No htslib. No Python. No C dependencies. One static binary that works on macOS, Linux, and Windows.

normalize

Left-align indels, split multi-allelic sites, validate against a reference FASTA. A fast path handles biallelic SNPs/MNPs without full parsing (~80% of typical VCFs).

normalize docs →

liftover

Convert between genome builds — hg19, hg38, T2T-CHM13 — using UCSC chain files. Handles strand flips and b37/UCSC contig name mismatches automatically.

liftover docs →

filter

Keep variants matching expressions over INFO, FORMAT, CHROM, POS, QUAL, and FILTER fields. Or describe the filter in plain English with --ask and review before it runs.

filter docs →

Terminal window
# Install (pre-built binary or Cargo)
# See https://vcfkit.dev/install
cargo install vcfkit-cli
# Filter: keep rare variants
vcfkit filter -e "INFO/AF < 0.01" input.vcf
# Normalize: split multi-allelic sites
vcfkit normalize -r ref.fa input.vcf
# Liftover: hg19 → hg38
vcfkit liftover --chain hg19ToHg38.chain.gz input.vcf
# Filter with plain English (requires ANTHROPIC_API_KEY)
vcfkit filter --ask "rare variants in Europeans but common in Africans" input.vcf

vcfkit does not replace bcftools. It does three operations well, faster, with a simpler interface. Key differences:

  • 4× faster on normalize (biallelic SNP/MNP fast path) and filter (expression evaluation) — see benchmarks
  • Single static binary — no shared libraries, no conda environment, no htslib
  • --ask mode — translates plain English to a deterministic filter expression using Claude; you review before it runs
  • WASM build — the same core runs in the browser at vcfkit.dev

Known divergences from bcftools are documented.
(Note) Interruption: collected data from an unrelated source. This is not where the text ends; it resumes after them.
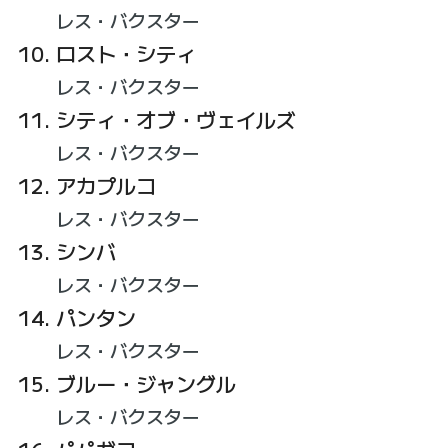
レス・バクスター
ロスト・シティ
レス・バクスター
シティ・オブ・ヴェイルズ
レス・バクスター
アカプルコ
レス・バクスター
シンバ
レス・バクスター
パンタン
レス・バクスター
ブルー・ジャングル
レス・バクスター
Measured on 1000 Genomes chr22 (1,103,547 variants), macOS aarch64, bcftools 1.23.1:

OperationvcfkitbcftoolsSpeedup
filter -e 'INFO/AF < 0.01'422 ms1,695 ms4.0×
normalize --fast --no-split682 ms2,820 ms4.1×
normalize (standard path)6,481 ms2,820 ms0.43×
liftover6,713 ms~164K rec/s

The fast path applies to biallelic SNPs and MNPs (~80% of typical VCFs). Standard normalize uses full noodles parsing — slower than bcftools’ C implementation but required for correctness on indels and multi-allelic records. Full methodology →

vcfkit is research and pipeline tooling. It is not validated for clinical or diagnostic use.